Easy like Sunday morning
Ha, another unintentional (I swear!) music reference in the title. Already the second article in a row when that happens. But I digress.
On Sunday I had a blessedly slow start heading out. A great, filling breakfast was followed by a slow gallivanting alone through town. Baby Anja was still doing her morning beauty sleep when I left. I agreed with my hosts to meet in town after she wakes up.
For the whole day, I went Google Maps free, to test my memory. I managed not to get lost. Kudos me! Before leaving, I calculated that if I go from my friend’s place straight towards the city centre, I will eventually reach the Hofburg. As my friends live in the west of town, it was a mere four kilometres walk.
The Hofburg has been the former main imperial residence of the Habsburg dynasty. You’d think it’s just one palace, but it’s actually a collection of 16 interconnected wings. They take quite a big area. I’d estimate something like 4 large blocks wide by 2 deep. Its massive scale is basically the result of neverending expansion, which happened on and off since the 13th to the 20th century.
Before getting there though, I pretty much stumbled upon what turned out to be the Museum Quarter.

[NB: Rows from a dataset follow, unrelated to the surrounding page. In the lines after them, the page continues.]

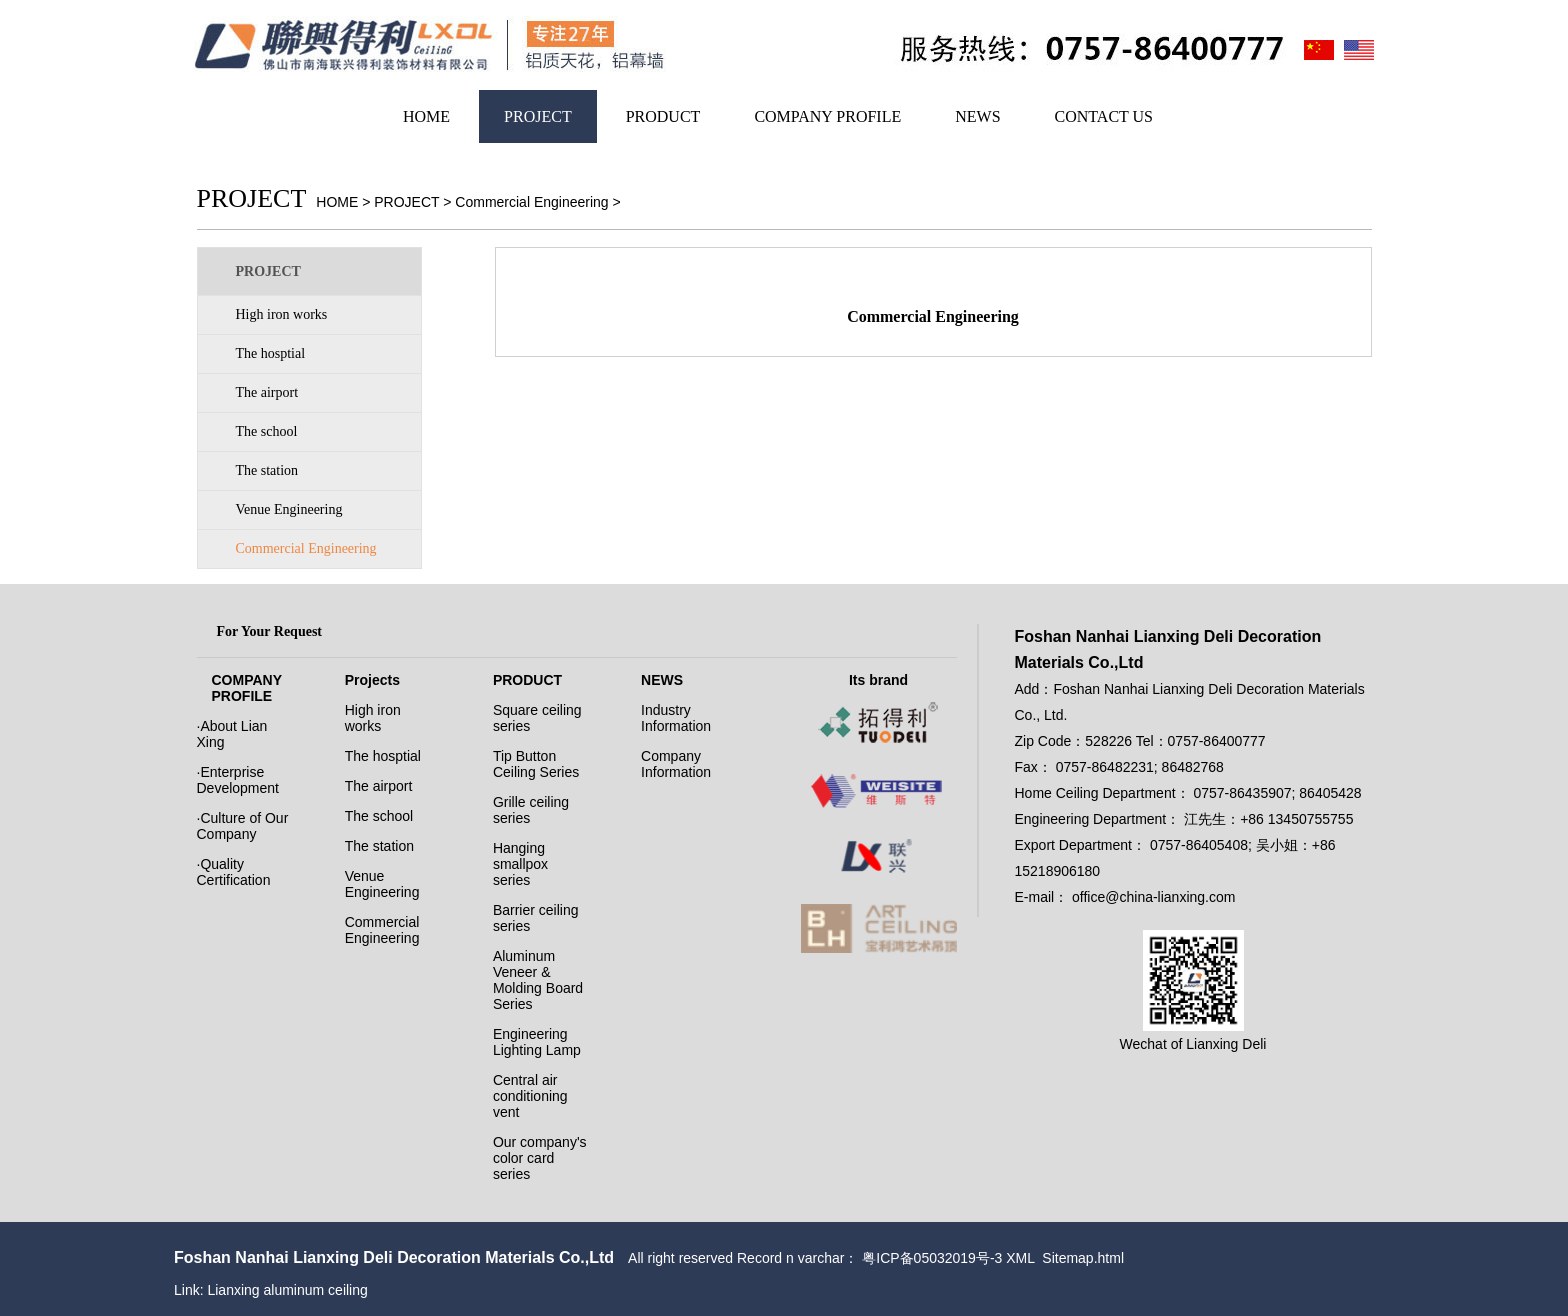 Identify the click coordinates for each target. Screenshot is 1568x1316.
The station (267, 470)
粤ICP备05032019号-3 (932, 1258)
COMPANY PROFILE (827, 116)
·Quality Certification (234, 872)
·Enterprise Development (238, 780)
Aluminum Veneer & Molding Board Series (538, 980)
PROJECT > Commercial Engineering (491, 202)
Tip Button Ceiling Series (536, 764)
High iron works (282, 314)
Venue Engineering (289, 509)
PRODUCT (663, 116)
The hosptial (271, 353)
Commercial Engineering (306, 548)
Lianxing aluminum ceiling (287, 1290)
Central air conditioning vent (530, 1096)
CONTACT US (1104, 116)
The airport (267, 392)
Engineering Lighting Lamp (537, 1042)
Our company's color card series (540, 1158)
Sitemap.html (1083, 1258)
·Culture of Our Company (243, 826)
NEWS (977, 116)
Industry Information (676, 718)
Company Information (676, 764)
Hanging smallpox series (520, 864)
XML (1020, 1258)
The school (267, 431)
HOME (426, 116)
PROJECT (538, 116)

The Museum Quarter is a relatively new institution, having been opened in 2001. The renovated Court Stables along with a bunch of modern buildings cover a surface of 60.000 m2. To get an idea of what that size means, you can consider that at one point 600 horses and 200 court coaches were housed here.
In the MQ you’ll find:
- the Museum of Modern Art (funnily abbreviated MUMOK),
- the Leopold Museum featuring modern Austrian art, from artists like Gustav Klimt, Egon Schiele, etc,
- an exhibition hall housed in the former Winter Riding Arena building (yes, they actually had a building for that. Posh, innit?),
- an architecture museum and more.
Wasting no time with this museum distraction, I crossed right through one of the buildings, emerging in the Museumsplatz.
The Museum Square (you guessed it, that’s the translation from German) is just on the other side of the Museumsquartier and across the road from the Maria-Theresien-Platz, which is just across the road from Heldenplatz and the Hofburg. You could say all this part of town was dedicated to the royal court, which makes it significantly bigger than the Buckingham Palace and surrounding area.
An imperial Forum (Kaizerforum) was planned for this area, and most of it was actually built. A big rectangle, it was supposed to have the Hofburg at one end, the Court Stables at the other, and be flanked by two museums and two new palace wings. But for one of the wings, the rest of it has been erected.
This is clearly one of the most interesting and majestic areas of Vienna. They basically took advantage of an area cleared after the Napoleonic Wars, to create the two big squares Maria-Theresien-Platz and Heldenplatz. These were then flanked by the museums and the new Palace Wing, the Neue Burg.
You’ll see all of these photographed here. I for one had a blast being a witness to this grandiose area again.
As Vienna has already taught me, a water fountain is never too far away. I found one in Heldenplatz. The best part about these fountains? The water is refreshingly cold and crisp. I don’t know how they manage it, especially on such a hot day.
After being done with the Hofburg, I kept going east. I went so far to the east that I reached a monument dedicated to the Red Army!
Around that time, I’ve made contact with my friendly hosts. They were making their way into town, baby in pram and all. We decided to meet approximately halfway, at an Italian deli. Since all of us were recently returned from Italian adventures, it felt appropriate. And not only appropriate but necessary, as we were in need of some good sustenance and a couple of beers.
We debated for quite a while what direction to take after lunch until I’ve proposed to go check out the Danube. I remembered it to be quite majestic. I also remembered it as windy and freezing, as it was January the last time I was in Vienna with my brother.
What we discovered is that walking to the river from where we were, with a pram, was quite a challenge. We basically had to give up about 70% of the way, after exploring the Augarten park.
This park is quite old, with a history of over 350 years. One of its key features is the Palace Augarten, which suffered extensive damage in World War 2. Luckily, the damage is repaired but there are other memorials of the war to be found in this park.
I am of course talking about the Anti Aircraft towers. These reinforced concrete monstrosities stand at 55 and respectively 51 meters tall. We saw them way before seeing the park itself. Due to their height, they can be noticed from afar. They were never finished, as the war ended before that happened.
Unfinished they might be, but they are also impossible to destroy. While researching these I discovered the ones in the Augarten are not the only such towers to be found in Vienna. There are another two sets of two to be found. Something to do on a next visit, perhaps?!